[Task prompt]: The material below includes pictures; leave them out and return only the lines between the line containing "long-term partnerships" and the line containing "select PSS concepts", inclusive, word for word.
Given records section start
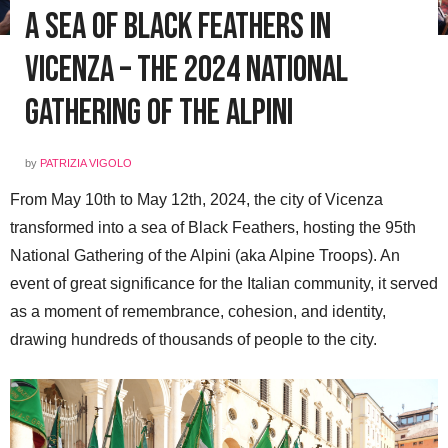
A Sea of Black Feathers in
Vicenza – The 2024 National
Gathering of the Alpini
by
PATRIZIA VIGOLO
From May 10th to May 12th, 2024, the city of Vicenza
transformed into a sea of Black Feathers, hosting the 95th
National Gathering of the Alpini (aka Alpine Troops). An
event of great significance for the Italian community, it served
as a moment of remembrance, cohesion, and identity,
drawing hundreds of thousands of people to the city.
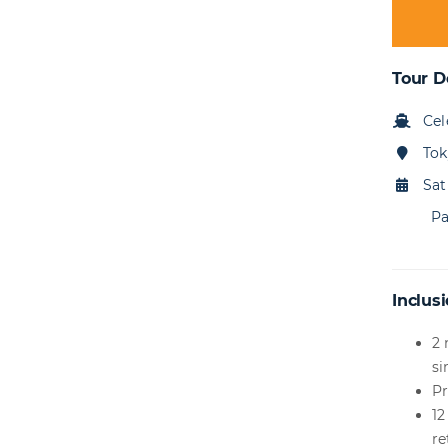
Tour D
Cel
Tok
Sat
Pa
Inclusi
2 
si
Pr
12
re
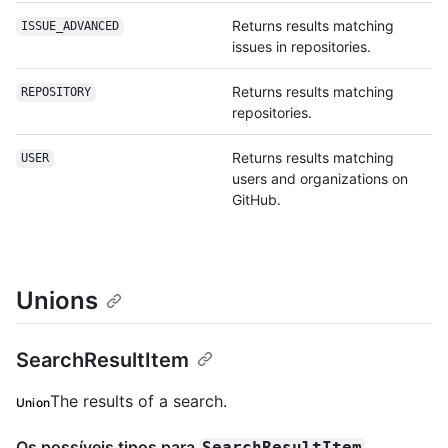
Returns results matching
ISSUE_ADVANCED
issues in repositories.
Returns results matching
REPOSITORY
repositories.
Returns results matching
USER
users and organizations on
GitHub.
Unions
SearchResultItem
The results of a search.
Union
Os possíveis tipos para
SearchResultItem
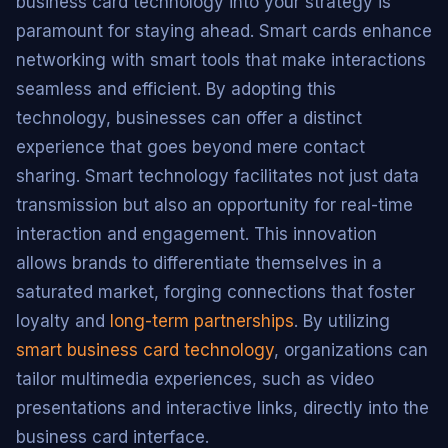
business card technology into your strategy is
paramount for staying ahead. Smart cards enhance
networking with smart tools that make interactions
seamless and efficient. By adopting this
technology, businesses can offer a distinct
experience that goes beyond mere contact
sharing. Smart technology facilitates not just data
transmission but also an opportunity for real-time
interaction and engagement. This innovation
allows brands to differentiate themselves in a
saturated market, forging connections that foster
loyalty and
long-term partnerships
. By utilizing
smart business card technology
, organizations can
tailor multimedia experiences, such as video
presentations and interactive links, directly into the
business card interface.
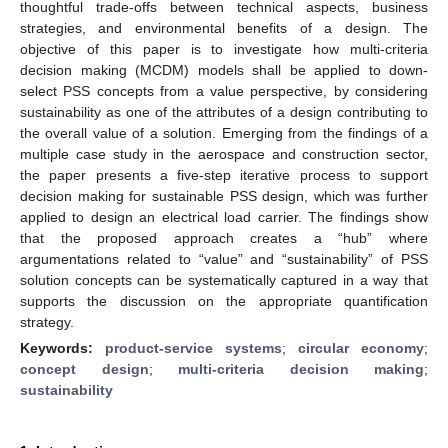
thoughtful trade-offs between technical aspects, business
strategies, and environmental benefits of a design. The
objective of this paper is to investigate how multi-criteria
decision making (MCDM) models shall be applied to down-
select PSS concepts from a value perspective, by considering
sustainability as one of the attributes of a design contributing to
the overall value of a solution. Emerging from the findings of a
multiple case study in the aerospace and construction sector,
the paper presents a five-step iterative process to support
decision making for sustainable PSS design, which was further
applied to design an electrical load carrier. The findings show
that the proposed approach creates a “hub” where
argumentations related to “value” and “sustainability” of PSS
solution concepts can be systematically captured in a way that
supports the discussion on the appropriate quantification
strategy.
Keywords:
product-service systems
;
circular economy
;
concept design
;
multi-criteria decision making
;
sustainability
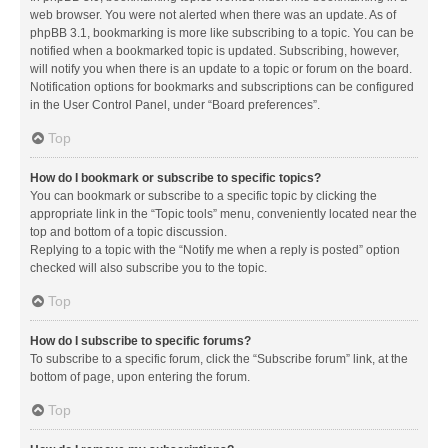
web browser. You were not alerted when there was an update. As of
phpBB 3.1, bookmarking is more like subscribing to a topic. You can be
notified when a bookmarked topic is updated. Subscribing, however,
will notify you when there is an update to a topic or forum on the board.
Notification options for bookmarks and subscriptions can be configured
in the User Control Panel, under “Board preferences”.
Top
How do I bookmark or subscribe to specific topics?
You can bookmark or subscribe to a specific topic by clicking the
appropriate link in the “Topic tools” menu, conveniently located near the
top and bottom of a topic discussion.
Replying to a topic with the “Notify me when a reply is posted” option
checked will also subscribe you to the topic.
Top
How do I subscribe to specific forums?
To subscribe to a specific forum, click the “Subscribe forum” link, at the
bottom of page, upon entering the forum.
Top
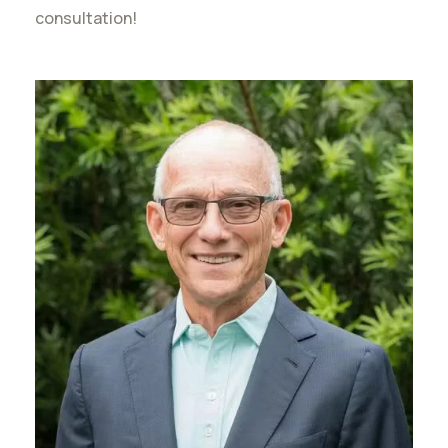
consultation!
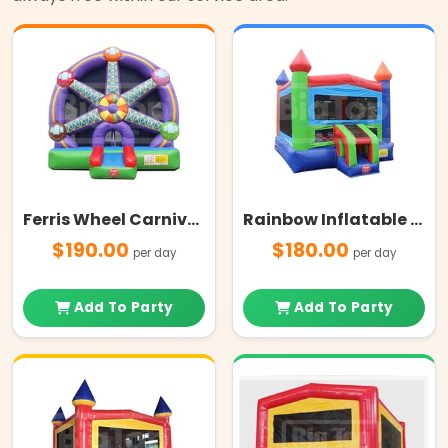
Ferris Wheel Carnival Themed Bounce House
Rainbow Inflatable Bounce House
$190.00
$180.00
per day
per day
Add To Party
Add To Party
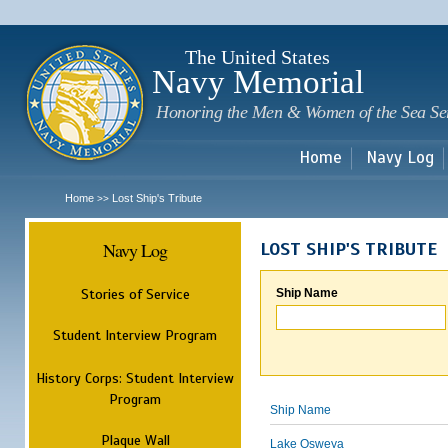
Sk
m
c
The United States
Navy Memorial
Honoring the Men & Women of the Sea Se
Home
Navy Log
Home
Lost Ship's Tribute
>>
Navy Log
LOST SHIP'S TRIBUTE
Stories of Service
Ship Name
Student Interview Program
History Corps: Student Interview
Program
Ship Name
Plaque Wall
Lake Osweya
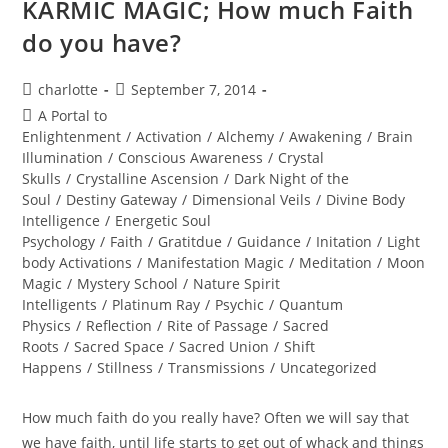
KARMIC MAGIC; How much Faith
do you have?
Post
Post
charlotte
September 7, 2014
author:
published:
Post
A Portal to
category:
Enlightenment
/
Activation
/
Alchemy
/
Awakening
/
Brain
Illumination
/
Conscious Awareness
/
Crystal
Skulls
/
Crystalline Ascension
/
Dark Night of the
Soul
/
Destiny Gateway
/
Dimensional Veils
/
Divine Body
Intelligence
/
Energetic Soul
Psychology
/
Faith
/
Gratitdue
/
Guidance
/
Initation
/
Light
body Activations
/
Manifestation Magic
/
Meditation
/
Moon
Magic
/
Mystery School
/
Nature Spirit
Intelligents
/
Platinum Ray
/
Psychic
/
Quantum
Physics
/
Reflection
/
Rite of Passage
/
Sacred
Roots
/
Sacred Space
/
Sacred Union
/
Shift
Happens
/
Stillness
/
Transmissions
/
Uncategorized
How much faith do you really have? Often we will say that
we have faith, until life starts to get out of whack and things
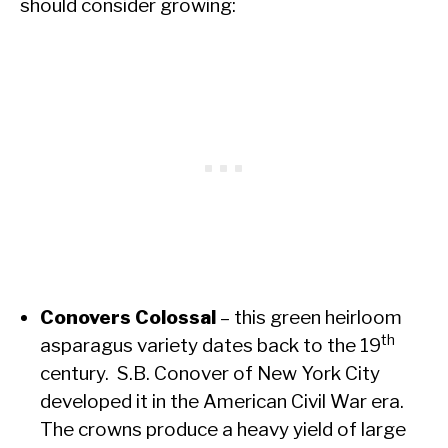
should consider growing:
Conovers Colossal
– this green heirloom
th
asparagus variety dates back to the 19
century. S.B. Conover of New York City
developed it in the American Civil War era.
The crowns produce a heavy yield of large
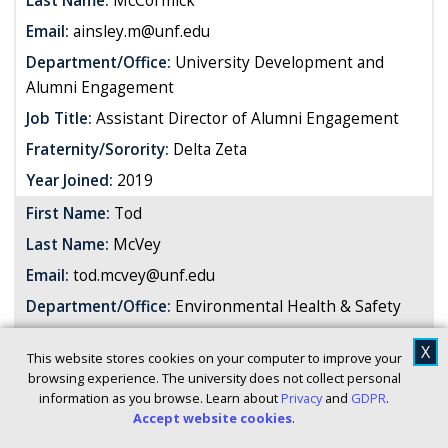
Last Name:
McCormick
Email:
ainsley.m@unf.edu
Department/Office:
University Development and
Alumni Engagement
Job Title:
Assistant Director of Alumni Engagement
Fraternity/Sorority:
Delta Zeta
Year Joined:
2019
First Name:
Tod
Last Name:
McVey
Email:
tod.mcvey@unf.edu
Department/Office:
Environmental Health & Safety
Job Title:
Assistant Director
X
This website stores cookies on your computer to improve your
Fraternity/Sorority:
Theta Chi
browsing experience. The university does not collect personal
information as you browse. Learn about
Privacy
and
GDPR
.
Year Joined:
1979
Accept website cookies
.
First Name:
Shaundricka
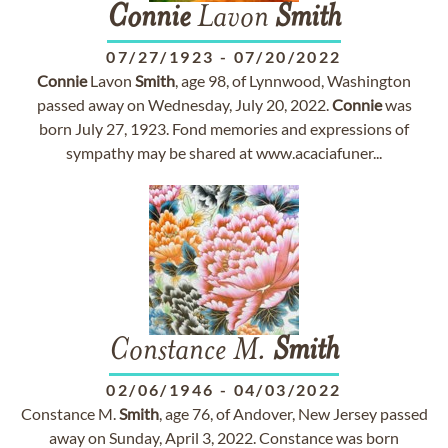
Connie
Lavon
Smith
07/27/1923
-
07/20/2022
Connie
Lavon
Smith
, age 98, of Lynnwood, Washington
passed away on Wednesday, July 20, 2022.
Connie
was
born July 27, 1923. Fond memories and expressions of
sympathy may be shared at www.acaciafuner...
Constance M.
Smith
02/06/1946
-
04/03/2022
Constance M.
Smith
, age 76, of Andover, New Jersey passed
away on Sunday, April 3, 2022. Constance was born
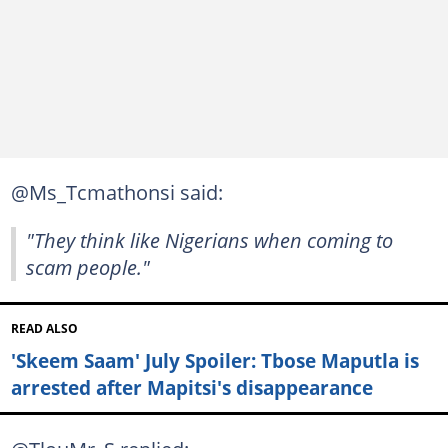
@Ms_Tcmathonsi said:
"They think like Nigerians when coming to
scam people."
READ ALSO
'Skeem Saam' July Spoiler: Tbose Maputla is
arrested after Mapitsi's disappearance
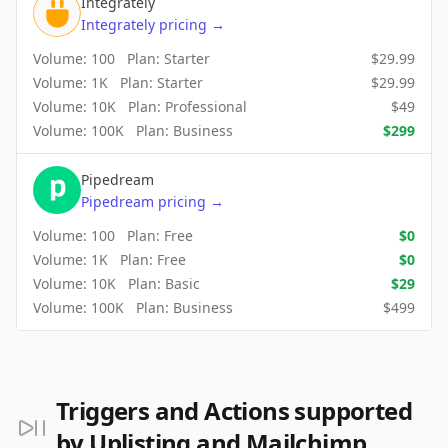
Integrately
Integrately
pricing
→
Volume:
100
Plan:
Starter
$
29.99
Volume:
1K
Plan:
Starter
$
29.99
Volume:
10K
Plan:
Professional
$
49
Volume:
100K
Plan:
Business
$
299
Pipedream
Pipedream
pricing
→
Volume:
100
Plan:
Free
$
0
Volume:
1K
Plan:
Free
$
0
Volume:
10K
Plan:
Basic
$
29
Volume:
100K
Plan:
Business
$
499
Triggers and Actions supported
by Uplisting and Mailchimp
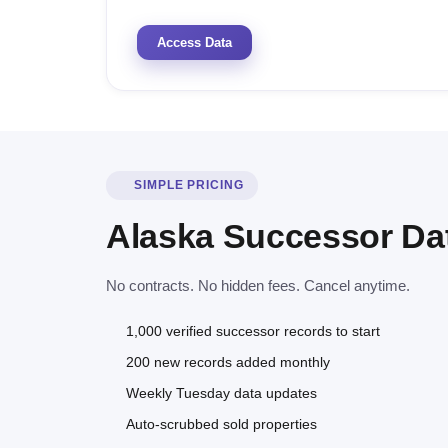
Access Data
SIMPLE PRICING
Alaska Successor Da
No contracts. No hidden fees. Cancel anytime.
1,000 verified successor records to start
200 new records added monthly
Weekly Tuesday data updates
Auto-scrubbed sold properties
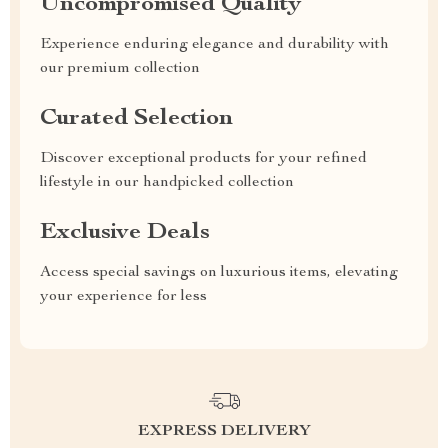
Uncompromised Quality
Experience enduring elegance and durability with
our premium collection
Curated Selection
Discover exceptional products for your refined
lifestyle in our handpicked collection
Exclusive Deals
Access special savings on luxurious items, elevating
your experience for less
EXPRESS DELIVERY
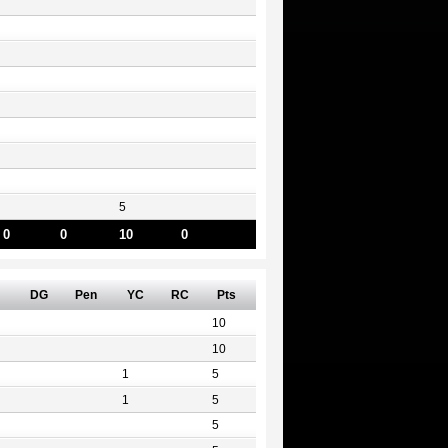
5
0
0
10
0
DG
Pen
YC
RC
Pts
10
10
1
5
1
5
5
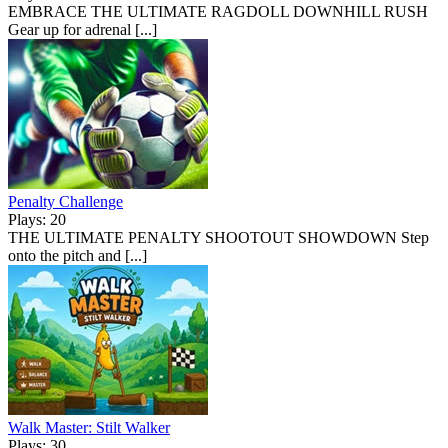
EMBRACE THE ULTIMATE RAGDOLL DOWNHILL RUSH
Gear up for adrenal [...]
Penalty Challenge
Plays: 20
THE ULTIMATE PENALTY SHOOTOUT SHOWDOWN Step
onto the pitch and [...]
Walk Master: Stilt Walker
Plays: 30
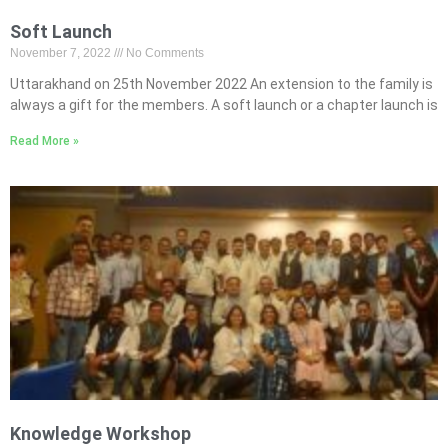
Soft Launch
November 7, 2022
No Comments
Uttarakhand on 25th November 2022 An extension to the family is
always a gift for the members. A soft launch or a chapter launch is
Read More »
Knowledge Workshop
Given records section end
[Exercise answer]:
long-term partnerships
. By utilizing
smart business card technology
, organizations can
tailor multimedia experiences, such as video
presentations and interactive links, directly into the
business card interface.
thoughtful trade-offs between technical aspects, business
strategies, and environmental benefits of a design. The
objective of this paper is to investigate how multi-criteria
decision making (MCDM) models shall be applied to down-
select PSS concepts from a value perspective, by considering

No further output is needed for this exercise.